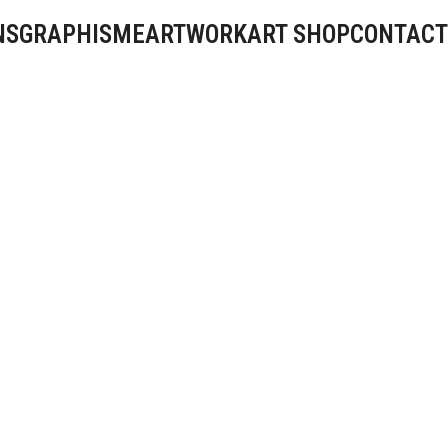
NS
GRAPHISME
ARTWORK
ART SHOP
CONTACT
········
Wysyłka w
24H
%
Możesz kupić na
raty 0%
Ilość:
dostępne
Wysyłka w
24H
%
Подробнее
········
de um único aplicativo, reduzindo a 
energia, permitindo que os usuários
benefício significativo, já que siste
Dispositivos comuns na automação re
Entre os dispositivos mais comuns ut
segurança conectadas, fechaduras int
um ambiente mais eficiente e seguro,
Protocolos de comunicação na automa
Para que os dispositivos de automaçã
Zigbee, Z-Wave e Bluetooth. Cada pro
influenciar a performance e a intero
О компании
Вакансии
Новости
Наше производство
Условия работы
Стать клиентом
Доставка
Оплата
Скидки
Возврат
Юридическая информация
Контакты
········
What you will do
I need each line from the listing where the word "comuns" occurs.

Response to this exercise
Dispositivos comuns na automação re
Entre os dispositivos mais comuns ut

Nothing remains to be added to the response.